Make workplaces more responsive to the needs of working families, and ensure that all families can give their children the best start in life.
- Support federal paid family leave legislation to provide workers with up to 12 weeks of leave at partial salary to care for a new child or seriously ill family member or to recover from a serious illness.
- Support the Healthy Families Act, which would allow workers to earn up to seven days of earned sick time per year.
- Work with employers, policymakers, and advocates to promote flexible workplace practices for all.
- Expand access to affordable, high-quality preschool and child care.
Women’s health
Promote women’s health throughout the continuum of their lives.
- Support congressional legislation to ensure that all women—regardless of where they live—have access to abortion services without having to contend with impossibly burdensome state restrictions.
- Ensure that women get accurate and medically appropriate information from their doctors on all health matters without political interference.
- Fully implement the Affordable Care Act, which contains provisions that guarantee women’s access to vital preventive services, protect against sex-based medical discrimination, provide coverage for maternal health services and contraception, and help women make informed health decisions throughout their lifetimes.

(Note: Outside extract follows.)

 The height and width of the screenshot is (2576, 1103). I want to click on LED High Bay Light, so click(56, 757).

- Enable healthy pregnancy and delivery by making sure that women have access to affordable care; information on how to maintain a healthy pregnancy; and unbiased, multilingual, and culturally competent medical care.
Leadership
Promote women’s leadership at all levels of government, the workplace, and beyond.

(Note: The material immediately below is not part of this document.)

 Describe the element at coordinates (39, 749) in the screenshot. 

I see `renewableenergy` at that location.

- Eliminate the structural barriers to women’s equal participation and advancement in politics and the private sector.
- Identify workplace practices that disproportionately hold women back and time-tested workplace solutions that would level the playing field.
- Change the elements of workplace culture that demand unlimited availability and overwork in favor of more balanced work-life expectations for men and women alike.

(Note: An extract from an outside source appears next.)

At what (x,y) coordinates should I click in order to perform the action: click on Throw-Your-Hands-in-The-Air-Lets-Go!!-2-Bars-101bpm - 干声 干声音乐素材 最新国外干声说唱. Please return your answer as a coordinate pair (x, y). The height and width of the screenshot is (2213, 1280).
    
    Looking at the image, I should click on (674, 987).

After decades of steady progress, women have flat-lined in a wide range of areas where they should still be advancing. As a result, they are not reaching the prominent positions in public service or the private sector that would give them the power to affect meaningful change. There are indications that younger generations of women see a more limited horizon of choices than did the Baby Boomers and their immediate successors in Generation X. This is unacceptable.
As we rebuild our economy and seek to rise to the challenges of an uncertain future, we cannot afford to leave women behind. As consumers and, increasingly, as breadwinners, women are key drivers of our nation’s growth. But they cannot fully contribute if our society fails to provide the structures they need to have a fair shot at success.
Together, we can do better.
Judith Warner is a Senior Fellow at the Center for American Progress.